Now you should have plenty of room to work. Move front seats forward, and you've got even more.
2. Remove your back seats entirely. (Sorry- it's a must.) For many, you will require either one or both of these:
One Torx T-50 socket to remove T-50 bolt (which bolts seat belt latches to the floor)
One Torx T-55 (which bolts the folding seat into the bracket that bolts seats to the floor).
One socket extension (tip: the extension gives you much more torque, and its easier to remove bolts) and
One a 5/8" socket. (See continuation after following tip.)
TIP: if you have a 40/60 split, you have to remove the 40 first! This
will allow you room to move around the 60 seat and its stuck belt.
Remove bolts that bolt bracket to car floor (this is the 40 seat). I
believe there's two: 1 directly below the seat, and 1 that also bolts
the 60 seat (you'll be using the 5/8" here)-- Don't hold me to it,
though, as I've seen some different stuff.

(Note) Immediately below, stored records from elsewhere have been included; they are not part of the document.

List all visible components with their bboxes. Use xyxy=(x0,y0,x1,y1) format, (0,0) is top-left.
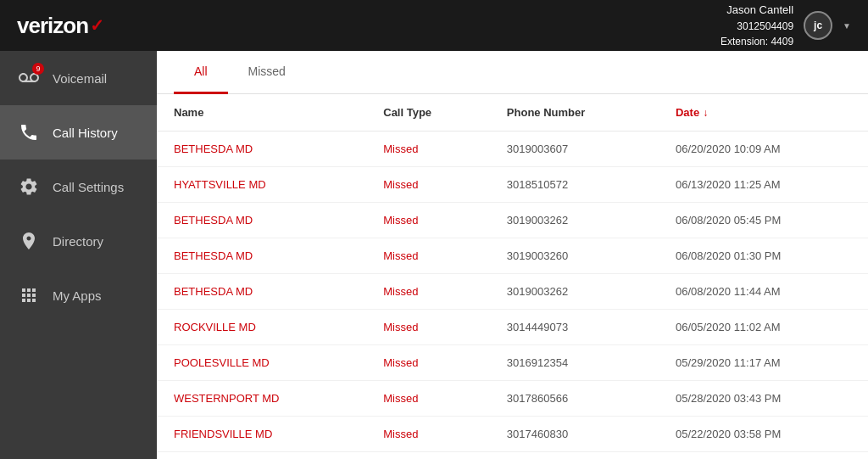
user-info-area: Jason Cantell 3012504409 Extension: 4409… xyxy=(721,2,851,49)
cell-phone: 3013688483 xyxy=(490,452,659,460)
cell-phone: 3016912354 xyxy=(490,345,659,381)
table-row: FRIENDSVILLE MD Missed 3017460830 05/22/… xyxy=(157,417,868,452)
cell-call-type: Missed xyxy=(366,238,490,274)
cell-date: 06/08/2020 05:45 PM xyxy=(659,203,868,238)
cell-date: 06/08/2020 01:30 PM xyxy=(659,238,868,274)
cell-call-type: Missed xyxy=(366,345,490,381)
sidebar-item-call-settings[interactable]: Call Settings xyxy=(0,160,157,214)
user-name: Jason Cantell xyxy=(721,2,793,19)
cell-date: 06/05/2020 11:02 AM xyxy=(659,310,868,345)
sidebar: 9 Voicemail Call History Call Settings xyxy=(0,51,157,459)
user-details: Jason Cantell 3012504409 Extension: 4409 xyxy=(721,2,793,49)
cell-call-type: Missed xyxy=(366,310,490,345)
cell-date: 06/20/2020 10:09 AM xyxy=(659,132,868,167)
cell-call-type: Missed xyxy=(366,452,490,460)
sidebar-item-my-apps[interactable]: My Apps xyxy=(0,268,157,322)
table-row: WESTERNPORT MD Missed 3017860566 05/28/2… xyxy=(157,381,868,417)
cell-date: 05/28/2020 03:43 PM xyxy=(659,381,868,417)
col-header-name[interactable]: Name xyxy=(157,94,366,132)
cell-phone: 3019003262 xyxy=(490,274,659,310)
user-dropdown-icon[interactable]: ▼ xyxy=(843,21,851,31)
table-row: BETHESDA MD Missed 3019003607 06/20/2020… xyxy=(157,132,868,167)
table-row: ROCKVILLE MD Missed 3014449073 06/05/202… xyxy=(157,310,868,345)
cell-call-type: Missed xyxy=(366,203,490,238)
sidebar-item-voicemail[interactable]: 9 Voicemail xyxy=(0,51,157,105)
tab-missed[interactable]: Missed xyxy=(228,51,306,94)
sidebar-call-settings-label: Call Settings xyxy=(53,180,124,194)
table-row: BETHESDA MD Missed 3019003262 06/08/2020… xyxy=(157,203,868,238)
cell-call-type: Missed xyxy=(366,167,490,203)
cell-call-type: Missed xyxy=(366,381,490,417)
cell-date: 06/08/2020 11:44 AM xyxy=(659,274,868,310)
logo: verizon✓ xyxy=(17,13,103,39)
cell-phone: 3017460830 xyxy=(490,417,659,452)
cell-call-type: Missed xyxy=(366,274,490,310)
cell-name[interactable]: DAMASCUS MD xyxy=(157,452,366,460)
cell-phone: 3018510572 xyxy=(490,167,659,203)
table-row: BETHESDA MD Missed 3019003260 06/08/2020… xyxy=(157,238,868,274)
cell-name[interactable]: ROCKVILLE MD xyxy=(157,310,366,345)
cell-date: 05/21/2020 02:12 PM xyxy=(659,452,868,460)
cell-phone: 3019003262 xyxy=(490,203,659,238)
user-extension: Extension: 4409 xyxy=(721,34,793,49)
sidebar-call-history-label: Call History xyxy=(53,126,118,140)
cell-name[interactable]: FRIENDSVILLE MD xyxy=(157,417,366,452)
avatar[interactable]: jc xyxy=(804,11,832,40)
tabs-bar: All Missed xyxy=(157,51,868,94)
logo-check: ✓ xyxy=(90,15,103,36)
sidebar-item-directory[interactable]: Directory xyxy=(0,214,157,268)
col-header-date[interactable]: Date ↓ xyxy=(659,94,868,132)
apps-icon xyxy=(17,283,41,307)
cell-phone: 3019003260 xyxy=(490,238,659,274)
col-header-call-type[interactable]: Call Type xyxy=(366,94,490,132)
voicemail-badge: 9 xyxy=(32,63,44,75)
sort-arrow-icon: ↓ xyxy=(703,107,708,119)
table-row: BETHESDA MD Missed 3019003262 06/08/2020… xyxy=(157,274,868,310)
cell-call-type: Missed xyxy=(366,132,490,167)
call-settings-icon xyxy=(17,175,41,199)
cell-name[interactable]: POOLESVILLE MD xyxy=(157,345,366,381)
table-row: DAMASCUS MD Missed 3013688483 05/21/2020… xyxy=(157,452,868,460)
cell-name[interactable]: HYATTSVILLE MD xyxy=(157,167,366,203)
logo-text: verizon xyxy=(17,13,88,39)
cell-date: 05/29/2020 11:17 AM xyxy=(659,345,868,381)
main-layout: 9 Voicemail Call History Call Settings xyxy=(0,51,868,459)
sidebar-voicemail-label: Voicemail xyxy=(53,71,107,86)
table-body: BETHESDA MD Missed 3019003607 06/20/2020… xyxy=(157,132,868,460)
directory-icon xyxy=(17,229,41,253)
app-header: verizon✓ Jason Cantell 3012504409 Extens… xyxy=(0,0,868,51)
cell-name[interactable]: BETHESDA MD xyxy=(157,132,366,167)
cell-call-type: Missed xyxy=(366,417,490,452)
table-row: HYATTSVILLE MD Missed 3018510572 06/13/2… xyxy=(157,167,868,203)
cell-name[interactable]: WESTERNPORT MD xyxy=(157,381,366,417)
table-row: POOLESVILLE MD Missed 3016912354 05/29/2… xyxy=(157,345,868,381)
call-history-table: Name Call Type Phone Number Date ↓ xyxy=(157,94,868,459)
cell-phone: 3017860566 xyxy=(490,381,659,417)
tab-all[interactable]: All xyxy=(174,51,228,94)
cell-date: 06/13/2020 11:25 AM xyxy=(659,167,868,203)
voicemail-icon: 9 xyxy=(17,66,41,90)
user-phone: 3012504409 xyxy=(721,19,793,34)
sidebar-directory-label: Directory xyxy=(53,234,103,249)
call-history-table-container: Name Call Type Phone Number Date ↓ xyxy=(157,94,868,459)
content-area: All Missed Name Call Type Phone Number xyxy=(157,51,868,459)
cell-name[interactable]: BETHESDA MD xyxy=(157,274,366,310)
call-history-icon xyxy=(17,120,41,144)
sidebar-item-call-history[interactable]: Call History xyxy=(0,105,157,160)
cell-phone: 3019003607 xyxy=(490,132,659,167)
col-header-phone[interactable]: Phone Number xyxy=(490,94,659,132)
cell-phone: 3014449073 xyxy=(490,310,659,345)
sidebar-my-apps-label: My Apps xyxy=(53,288,102,303)
table-header-row: Name Call Type Phone Number Date ↓ xyxy=(157,94,868,132)
cell-date: 05/22/2020 03:58 PM xyxy=(659,417,868,452)
cell-name[interactable]: BETHESDA MD xyxy=(157,238,366,274)
cell-name[interactable]: BETHESDA MD xyxy=(157,203,366,238)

Pull seat out of the way to
avoid potential damage. NOTE: THOSE BRACKETS ARE SHARP. WATCH THE
LEATHER/SEAT MATERIAL-- AND YOUR HANDS.)
2. Remove bolts on the 60. Though the top part of your seat is down,
you should be able to the bolt that keeps the bracket to the floor
beneath where the seat cushion would be (and where the upper part of the
seat is laying flat). A ratchet would probably be best for this since
you can keep the socket in place and wind the thing completely out. I
should say here that my seat couldn't have been tighter to the floor.
If I got mine out, I'm sure you can, too.

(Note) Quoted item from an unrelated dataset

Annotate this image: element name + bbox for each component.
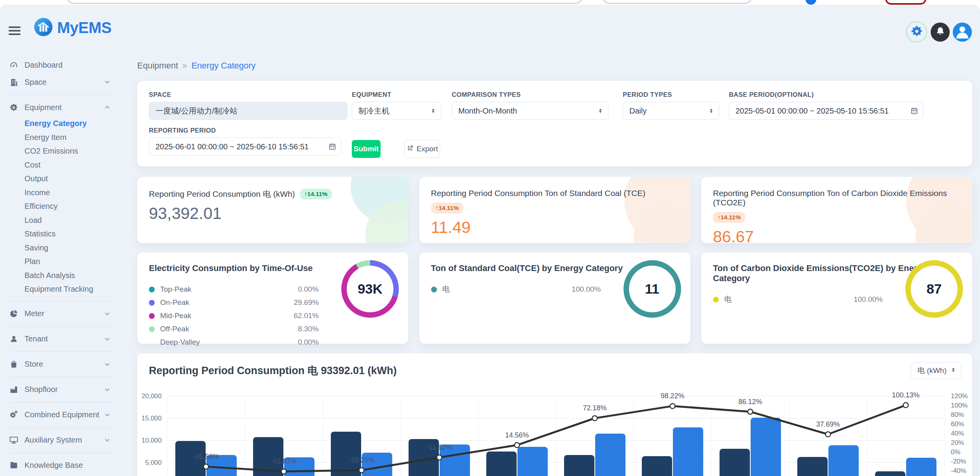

Now here come the tricky, but verrrrry easy parts. They are vital.
1. Now that the brackets are off of the floor, the 60 seat should now
be free-floating in your hands, but tethered by the T50 bolt that is
keeping the seatbelt buckle to the floor. Remove it. Now you should be
able to remove the seat altogether. I had to bring mine inside where
it wasn't 15 degrees in my garage, but I believe you'll do these parts
in the next five minutes. Do this next:
2. TIP the 60 SEAT UPRIGHT (just like it would if things were back to
the normal operational mode). This is VITAL. If you cannot fix it with
two or three tugs from here (don't waste more time than this-- the
final part is coming), then do this next:
3. Find the latch on the back of the seat that locks onto the latch of
the car. Using two gloved fingers (or tools), press the latch inward
until it's in the LOCKED position (fooling it into thinking you've put
it up and latched into into the truck bracket).

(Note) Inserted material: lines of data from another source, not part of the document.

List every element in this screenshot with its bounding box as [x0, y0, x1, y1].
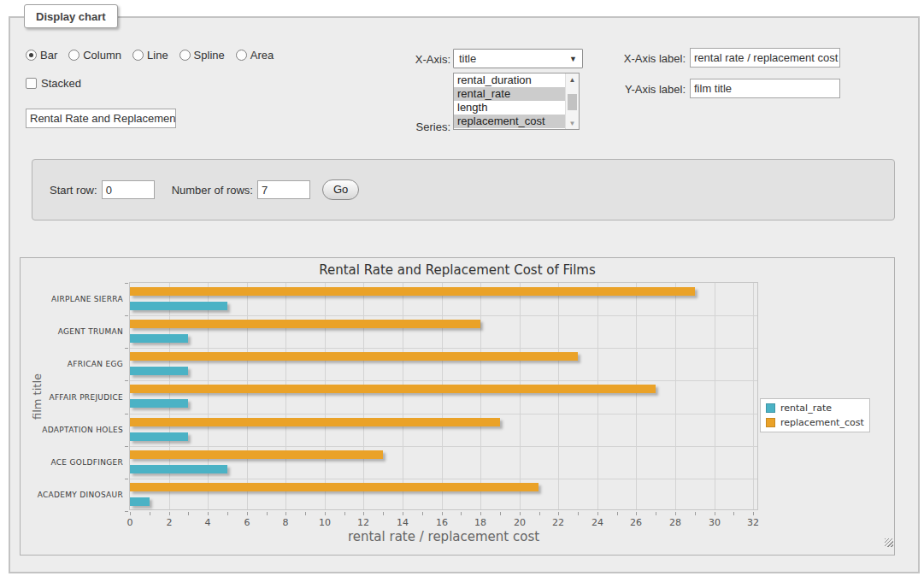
bar-replacement_cost-3	[130, 385, 656, 393]
x-tick-label: 2	[156, 517, 182, 528]
gridline-x-10	[325, 283, 326, 509]
gridline-x-20	[520, 283, 521, 509]
x-tick-mark	[520, 512, 521, 515]
x-tick-label: 24	[585, 517, 610, 528]
x-tick-mark	[285, 512, 286, 515]
x-tick-label: 4	[195, 517, 221, 528]
resize-handle-icon[interactable]	[885, 538, 893, 547]
gridline-x-22	[558, 283, 559, 509]
x-tick-mark	[344, 512, 345, 515]
bar-rental_rate-1	[130, 334, 188, 343]
chart-panel: Rental Rate and Replacement Cost of Film…	[20, 257, 895, 556]
x-tick-label: 18	[468, 517, 493, 528]
series-multiselect[interactable]: rental_durationrental_ratelengthreplacem…	[453, 73, 580, 130]
legend-item-replacement_cost: replacement_cost	[766, 417, 864, 428]
radio-label: Column	[83, 49, 121, 62]
bar-rental_rate-2	[130, 367, 188, 375]
x-tick-mark	[461, 512, 462, 515]
radio-icon[interactable]	[68, 50, 79, 61]
scrollbar-track[interactable]	[566, 85, 579, 117]
legend-swatch	[766, 418, 775, 427]
radio-icon[interactable]	[132, 50, 144, 61]
x-tick-mark	[675, 512, 676, 515]
radio-label: Spline	[194, 49, 225, 62]
radio-label: Area	[250, 49, 274, 62]
y-tick-label: ACADEMY DINOSAUR	[21, 491, 123, 499]
legend-item-rental_rate: rental_rate	[766, 403, 864, 414]
radio-icon[interactable]	[180, 50, 191, 61]
chevron-down-icon: ▼	[569, 55, 577, 63]
radio-icon[interactable]	[236, 50, 247, 61]
x-tick-label: 12	[350, 517, 376, 528]
y-axis-label-input[interactable]: film title	[690, 79, 840, 98]
y-tick-label: ACE GOLDFINGER	[21, 458, 123, 467]
x-tick-mark	[247, 512, 248, 515]
stacked-checkbox[interactable]	[26, 78, 37, 89]
chart-type-line[interactable]: Line	[132, 49, 168, 62]
x-tick-mark	[188, 512, 189, 515]
bar-replacement_cost-1	[130, 320, 480, 328]
radio-label: Bar	[40, 49, 57, 62]
start-row-input[interactable]: 0	[102, 180, 155, 199]
x-tick-mark	[695, 512, 696, 515]
chart-type-column[interactable]: Column	[68, 49, 121, 62]
fieldset-legend: Display chart	[24, 4, 118, 28]
bar-rental_rate-5	[130, 465, 227, 473]
chart-type-area[interactable]: Area	[236, 49, 274, 62]
x-tick-mark	[208, 512, 209, 515]
series-option-rental_rate[interactable]: rental_rate	[454, 87, 565, 101]
y-tick-label: AFRICAN EGG	[21, 360, 123, 368]
y-tick-mark	[125, 511, 128, 512]
gridline-y-3	[130, 380, 757, 381]
series-option-replacement_cost[interactable]: replacement_cost	[454, 115, 565, 128]
bar-rental_rate-4	[130, 432, 188, 441]
bar-rental_rate-0	[130, 302, 227, 310]
x-tick-label: 16	[429, 517, 455, 528]
x-tick-mark	[539, 512, 540, 515]
series-option-rental_duration[interactable]: rental_duration	[454, 73, 565, 87]
chart-type-bar[interactable]: Bar	[26, 49, 57, 62]
series-scrollbar[interactable]: ▲ ▼	[565, 73, 579, 129]
gridline-x-30	[715, 283, 715, 509]
gridline-y-5	[130, 446, 757, 447]
x-tick-mark	[227, 512, 228, 515]
gridline-x-8	[285, 283, 286, 509]
stacked-option[interactable]: Stacked	[26, 76, 81, 90]
series-select-label: Series:	[365, 121, 450, 133]
x-tick-label: 28	[662, 517, 688, 528]
x-axis-title: rental rate / replacement cost	[129, 529, 758, 544]
y-tick-mark	[125, 380, 128, 381]
x-tick-mark	[597, 512, 598, 515]
scroll-up-icon[interactable]: ▲	[566, 73, 579, 85]
x-tick-mark	[325, 512, 326, 515]
x-tick-label: 32	[740, 517, 766, 528]
radio-icon[interactable]	[26, 50, 37, 61]
x-tick-mark	[383, 512, 384, 515]
x-tick-mark	[442, 512, 443, 515]
x-tick-mark	[715, 512, 715, 515]
chart-type-spline[interactable]: Spline	[180, 49, 225, 62]
x-tick-mark	[150, 512, 150, 515]
chart-title: Rental Rate and Replacement Cost of Film…	[21, 262, 894, 278]
x-axis-label-input[interactable]: rental rate / replacement cost	[690, 48, 840, 68]
num-rows-input[interactable]: 7	[257, 180, 310, 199]
x-axis-label-label: X-Axis label:	[609, 52, 686, 65]
x-tick-mark	[363, 512, 364, 515]
y-tick-mark	[125, 479, 128, 479]
scroll-down-icon[interactable]: ▼	[566, 117, 579, 129]
x-tick-label: 26	[623, 517, 649, 528]
x-axis-select[interactable]: title ▼	[453, 49, 583, 68]
series-option-length[interactable]: length	[454, 101, 565, 115]
bar-rental_rate-6	[130, 497, 150, 506]
legend-label: rental_rate	[780, 403, 832, 414]
gridline-y-2	[130, 348, 757, 349]
y-tick-mark	[125, 446, 128, 447]
chart-title-input[interactable]: Rental Rate and Replacement Cost of Film…	[26, 109, 176, 128]
y-tick-label: AGENT TRUMAN	[21, 327, 123, 336]
y-axis-label-label: Y-Axis label:	[609, 83, 686, 96]
gridline-y-6	[130, 479, 757, 479]
go-button[interactable]: Go	[322, 179, 359, 200]
scrollbar-thumb[interactable]	[568, 94, 577, 110]
y-tick-label: AIRPLANE SIERRA	[21, 295, 123, 303]
y-tick-mark	[125, 348, 128, 349]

This should have also reset the button or lever that you used to unlock
the seat in the first place. Now give your belt a tug. It should come
loose like normal.
IMPORTANT NOTE: seatbelt tensioners rely on gravity (thing momentum
during a crash) that locks the belt. If the seat is not sitting UPRIGHT
(like in normal use mode), that mechanism is going to obey gravity if
it is tilted backward or forward (which is why the seat got in the
downward position to begin with) and lock.
That's it. Bolt the seats back in, and go buy yourself $400 worth of rewards.